Activity:
From the data underneath, reproduce exactly the stretch that begins at the line with "entrepreneurs by providing" and ends after the line with "A Catalyst for Innovation".

Data for the task:
══════════════════════════════

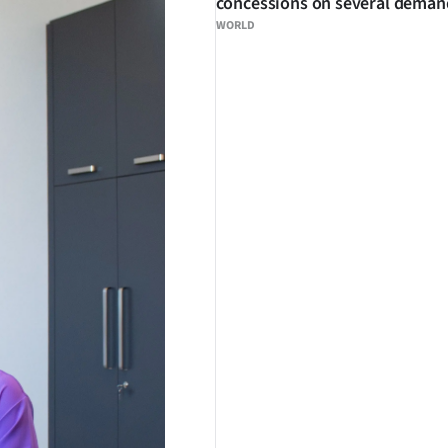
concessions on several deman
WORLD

══════════════════════════════

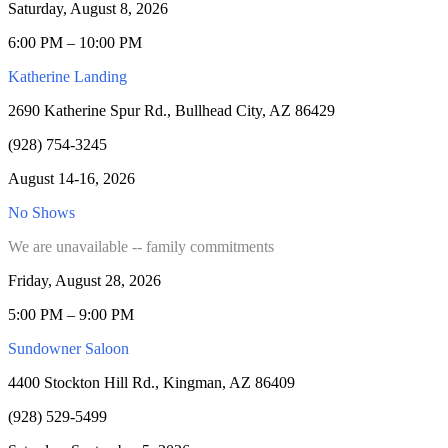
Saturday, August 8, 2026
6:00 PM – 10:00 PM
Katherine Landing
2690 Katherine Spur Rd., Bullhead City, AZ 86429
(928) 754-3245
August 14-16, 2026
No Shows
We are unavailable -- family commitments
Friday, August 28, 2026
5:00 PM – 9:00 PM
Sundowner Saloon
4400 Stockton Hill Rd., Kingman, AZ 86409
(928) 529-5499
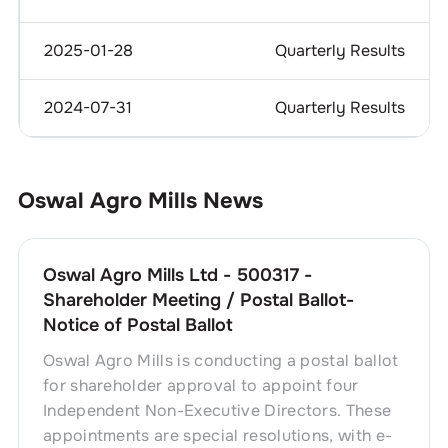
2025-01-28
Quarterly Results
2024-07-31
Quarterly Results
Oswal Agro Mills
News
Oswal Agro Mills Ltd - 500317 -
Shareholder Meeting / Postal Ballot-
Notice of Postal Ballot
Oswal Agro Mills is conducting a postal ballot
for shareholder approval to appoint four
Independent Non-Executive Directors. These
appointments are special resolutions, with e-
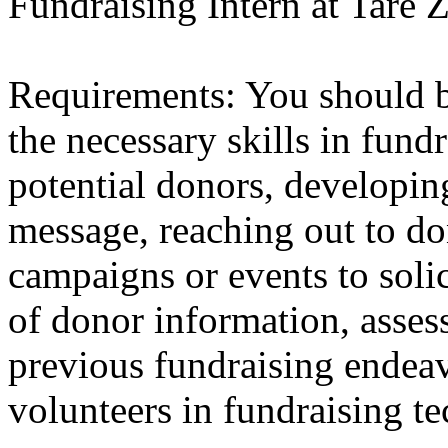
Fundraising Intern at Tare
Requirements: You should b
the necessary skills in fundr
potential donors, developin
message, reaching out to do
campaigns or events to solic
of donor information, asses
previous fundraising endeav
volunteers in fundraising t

══════════════════════════════

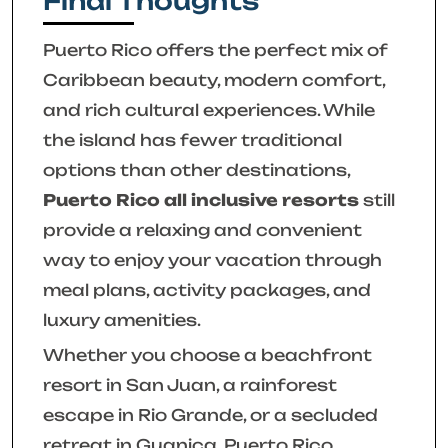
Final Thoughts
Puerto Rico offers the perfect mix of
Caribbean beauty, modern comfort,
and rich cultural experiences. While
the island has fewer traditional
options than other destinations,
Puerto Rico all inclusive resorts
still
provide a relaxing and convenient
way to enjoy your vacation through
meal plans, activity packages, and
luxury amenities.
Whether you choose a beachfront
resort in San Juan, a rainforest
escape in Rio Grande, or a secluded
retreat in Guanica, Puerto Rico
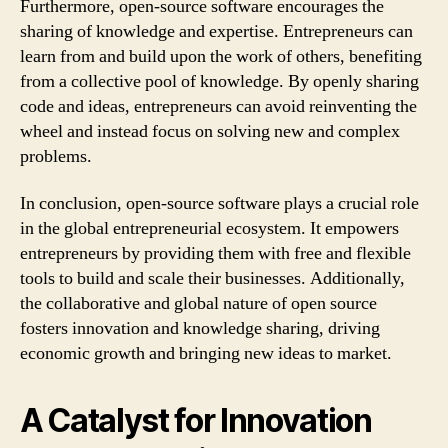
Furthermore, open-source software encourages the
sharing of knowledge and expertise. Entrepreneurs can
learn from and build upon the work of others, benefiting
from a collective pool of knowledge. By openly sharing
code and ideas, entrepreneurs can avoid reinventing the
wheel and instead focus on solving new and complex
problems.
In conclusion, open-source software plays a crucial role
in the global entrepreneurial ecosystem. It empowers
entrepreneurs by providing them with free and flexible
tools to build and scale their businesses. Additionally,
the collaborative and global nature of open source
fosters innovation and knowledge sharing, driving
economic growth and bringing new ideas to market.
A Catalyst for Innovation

══════════════════════════════

Written reply:
entrepreneurs by providing them with free and flexible
tools to build and scale their businesses. Additionally,
the collaborative and global nature of open source
fosters innovation and knowledge sharing, driving
economic growth and bringing new ideas to market.
A Catalyst for Innovation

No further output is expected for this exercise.